The Re-Pack carton comes in two parts. An outer “jug” made from cardboard, plus an inner bio-plastic bag which contains the milk. Unlike regular Tetrabrik-style cartons, which need to have their parts separated before recycling, and then the actual carton processed with lots of water to reclaim its materials, Makio’s design is pre-separated. You just toss each part into the appropriate recycling receptacle when you’re done.

The bag-in-a-jug design is familiar in many parts of the world. According to an article on fastcompany.com a good chunk of Canada has used them for many decades now. There, you buy multipacks which contain several bags, then drop them into a jug and pierce the bag to use it. The idea is sound, but there are drawbacks. One is handling the bags themselves, which are as hard to grapple and to stack as you might expect. Another is that the bag can fall out of the jug, or you can just make a bad cut when you open it and have to put up with a dribbling bag until it’s empty.

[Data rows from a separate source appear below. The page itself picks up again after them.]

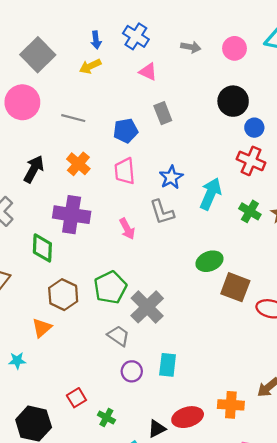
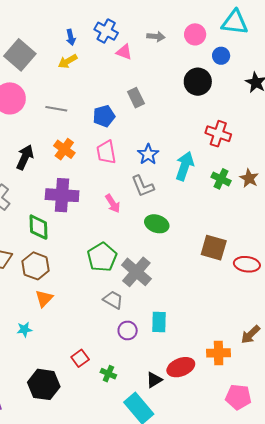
pink triangle: (148, 72) -> (124, 52), moved
blue circle: (254, 128) -> (221, 56), moved
green ellipse: (209, 261) -> (157, 224), moved, turned 45
brown hexagon: (63, 295) -> (36, 266), moved

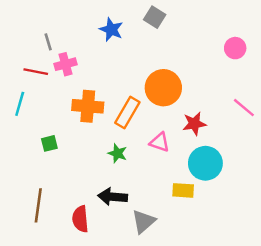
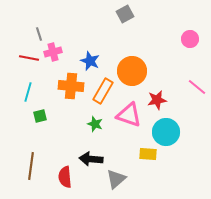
gray square: (155, 17) -> (125, 14), turned 30
blue star: (111, 30) -> (90, 61), moved
cyan line: (20, 104) -> (28, 92), moved
pink triangle: (160, 142) -> (129, 115), size x1.5

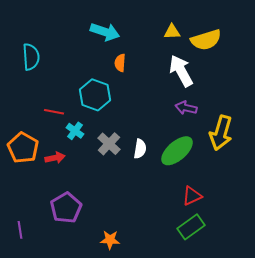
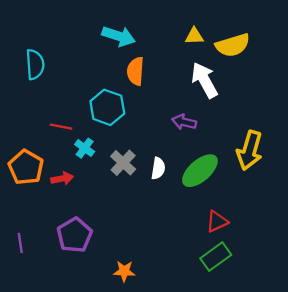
orange semicircle: (120, 63) -> (136, 71), size x1.4
purple arrow: (186, 108) -> (184, 122), moved
purple line: (20, 230) -> (20, 243), moved

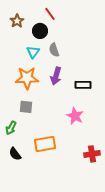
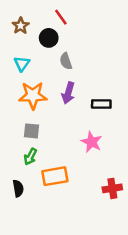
cyan triangle: (33, 52) -> (22, 64), moved
green arrow: (11, 128) -> (30, 157), moved
black semicircle: (15, 154) -> (18, 188), turned -152

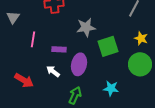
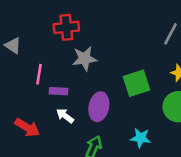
gray triangle: (13, 17) -> (13, 46), turned -32
gray star: (86, 27) -> (85, 59), moved
purple rectangle: (59, 49) -> (59, 91), moved

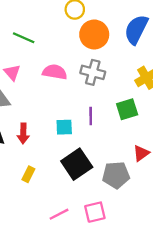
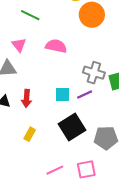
gray cross: (93, 72) -> (94, 73), moved
purple line: (91, 116) -> (85, 94), moved, turned 63

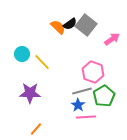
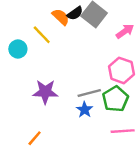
yellow line: (42, 62) -> (42, 35), moved
pink hexagon: (93, 72) -> (121, 70), moved
purple star: (30, 93) -> (45, 92), moved
pink line: (86, 117) -> (123, 131), moved

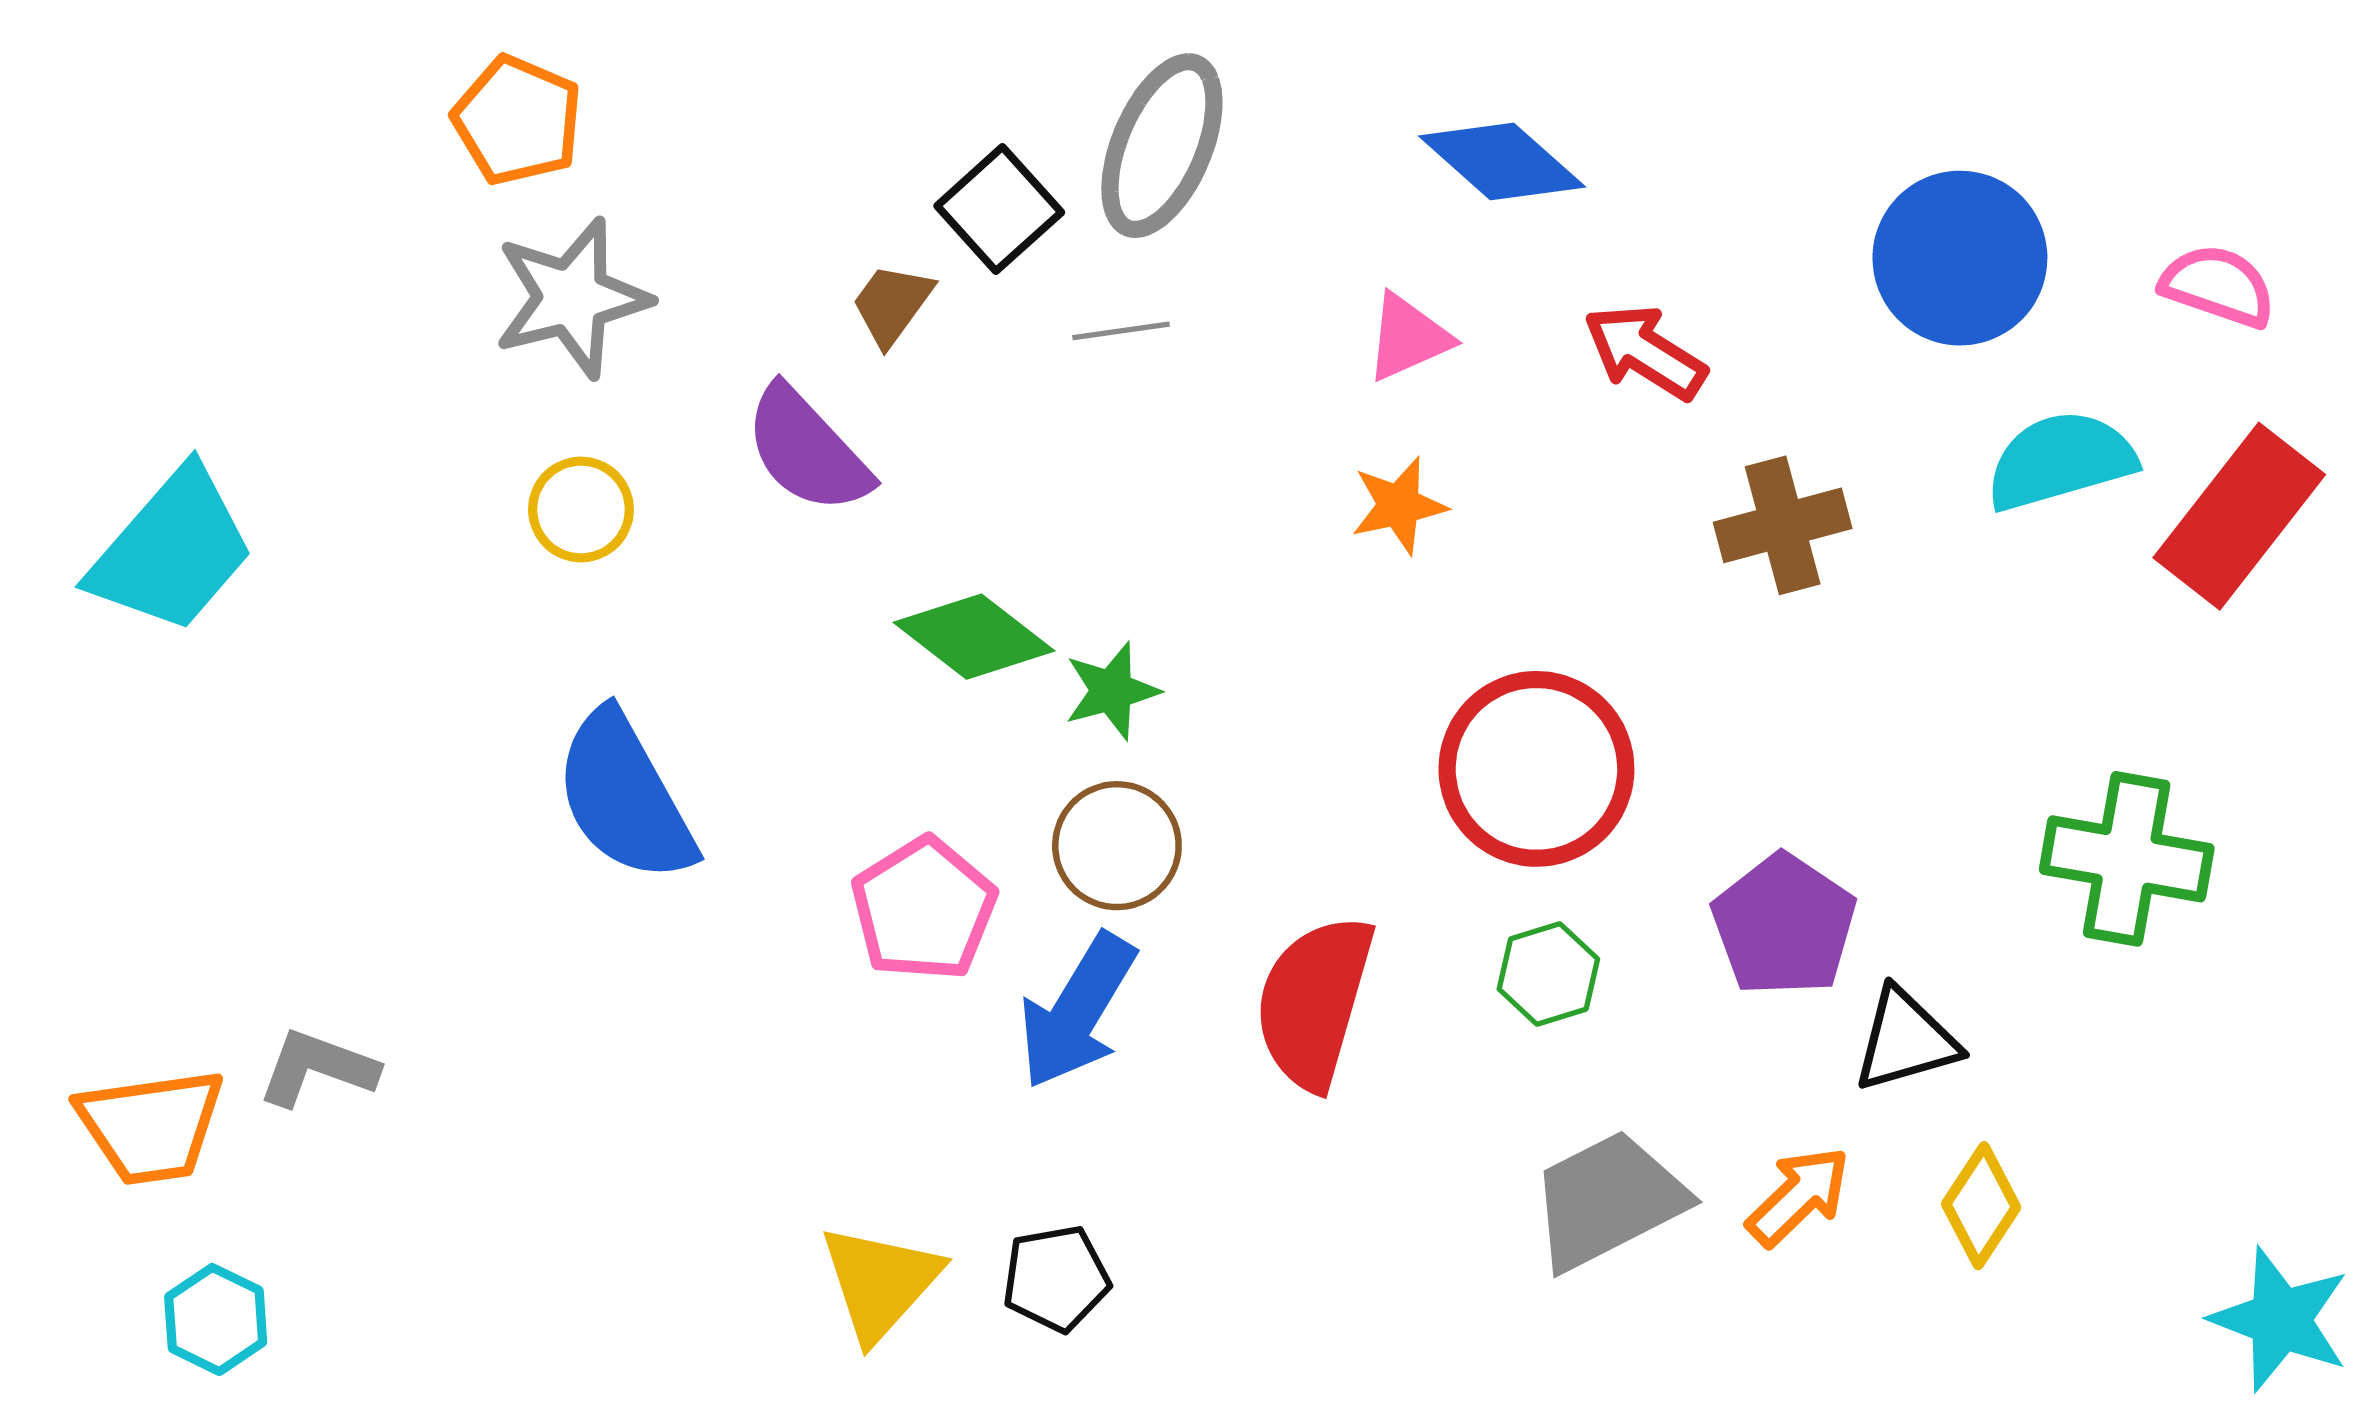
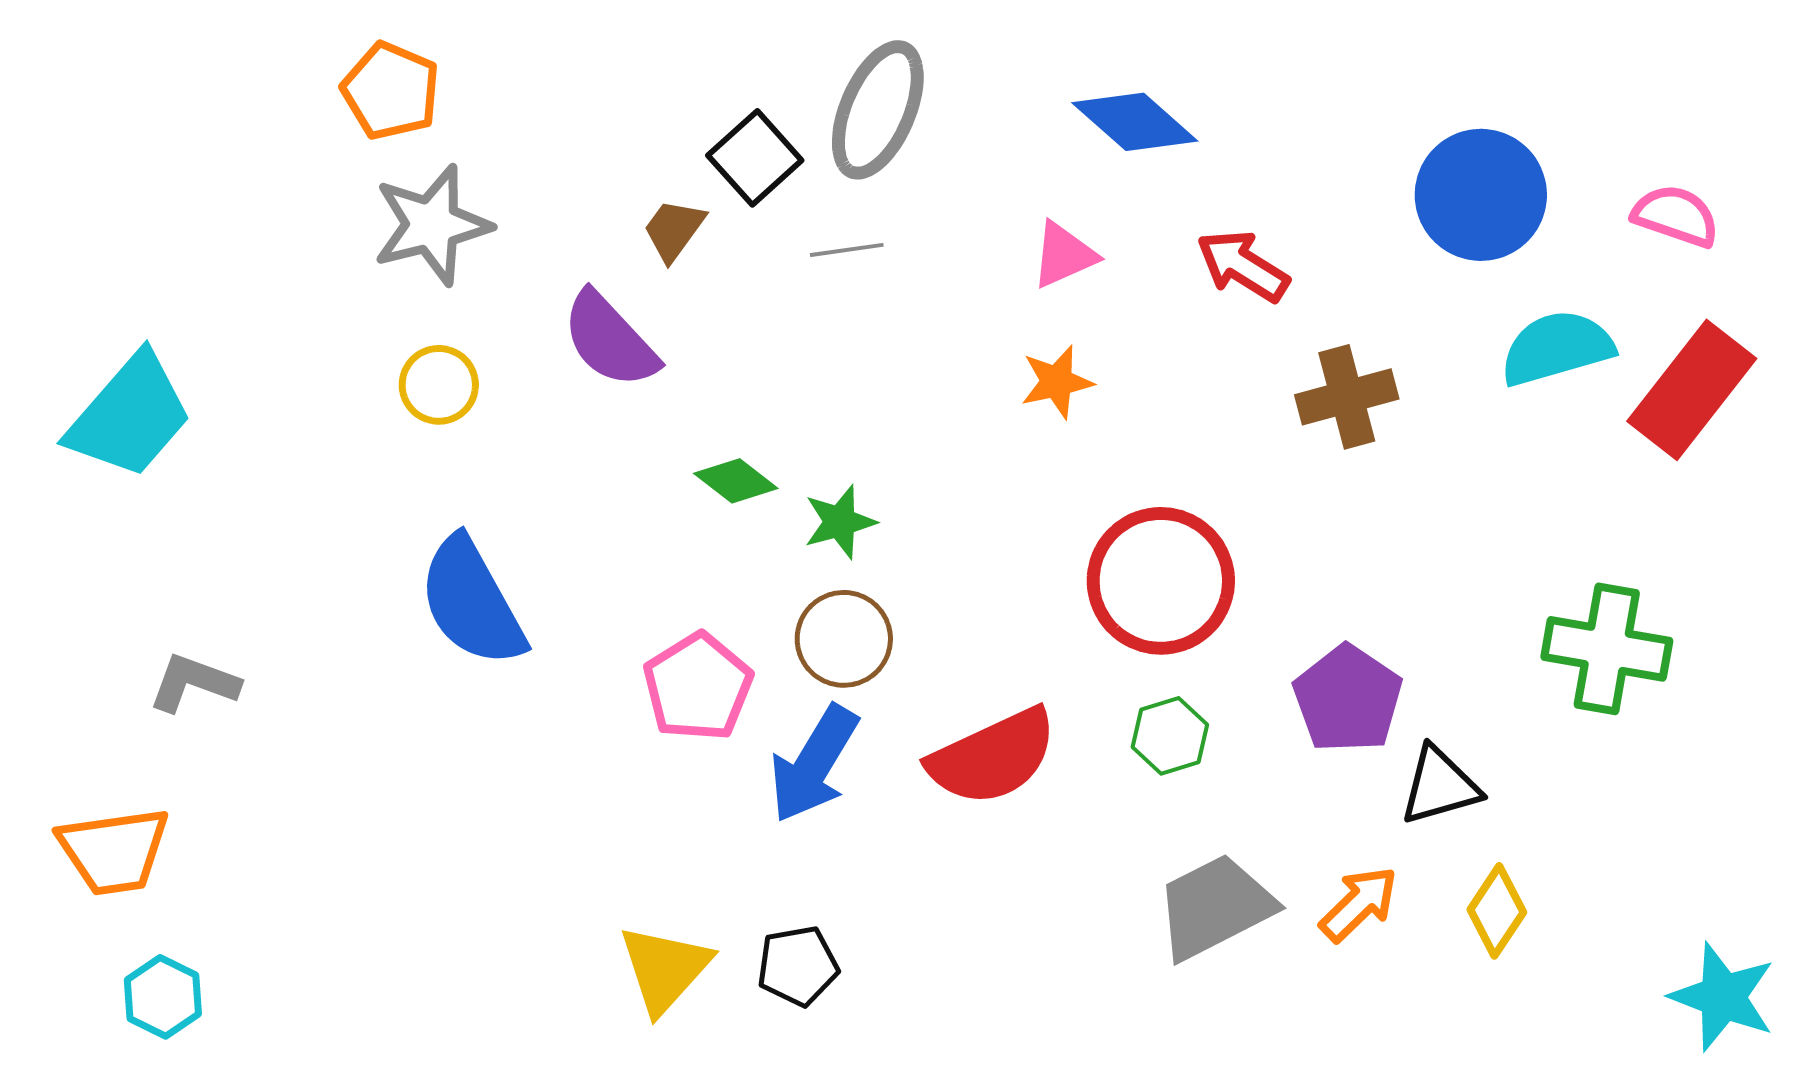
green diamond: (974, 637) -> (736, 481), size x0.7
red semicircle: (1314, 1002) -> (993, 757), turned -131
gray L-shape: (318, 1068) -> (194, 683), moved

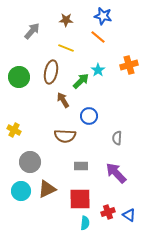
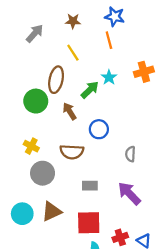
orange line: (98, 37) -> (109, 40), turned 35
yellow line: (66, 48) -> (73, 53), turned 35
green circle: (19, 77) -> (36, 101), moved
yellow cross: (14, 130) -> (31, 146), moved
gray circle: (30, 162) -> (43, 173), moved

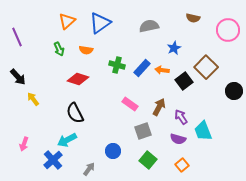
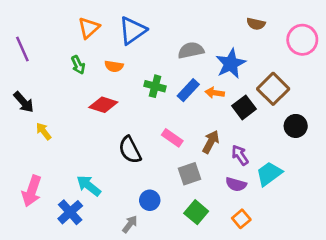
gray semicircle: (149, 26) -> (191, 50), moved
blue star: (174, 48) -> (231, 64), size x1.6
black circle: (234, 91) -> (296, 126), moved
black semicircle: (75, 113) -> (130, 150), moved
cyan trapezoid: (203, 131) -> (269, 174), turned 75
cyan arrow: (67, 140) -> (89, 186), turned 66
pink arrow: (24, 144) -> (32, 191), size x1.6
gray arrow: (89, 169) -> (130, 224), moved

The design, by Makio along with Maira Kondo, Lau Bellesa, Akira Mizutani, and Mariana Mascarenhas of the University of Sao Paulo, solves both problems by locking the bag into the carton by way of a folding closure. The plastic inner also comes with its own screw-top nozzle, which beats the Canadian bag in another way–it’s resealable. And because that bag and the nozzle are made of the same plastic (a corn-derived bioplastic), recycling is still easy.